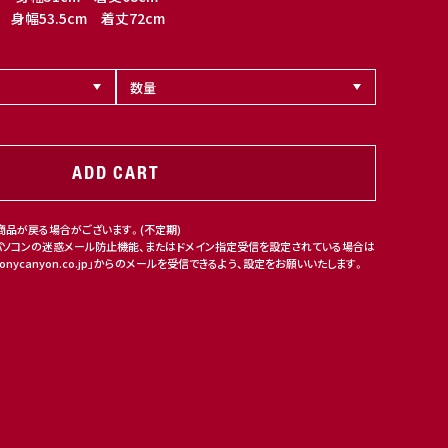
身幅53.5cm 着丈72cm
ADD CART
商品が戻る場合がございます。(不定期)
パソコンの迷惑メール防止機能、またはドメイン指定受信を設定されている場合は
nycanyon.co.jp」からのメールを受信できるよう、設定をお願いいたします。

* * *

■ Work instructions: Could you reproduce the data above exactly, without its pictures?

■ Response to this exercise:
身幅53.5cm 着丈72cm
ADD CART
商品が戻る場合がございます。(不定期)
パソコンの迷惑メール防止機能、またはドメイン指定受信を設定されている場合は
nycanyon.co.jp」からのメールを受信できるよう、設定をお願いいたします。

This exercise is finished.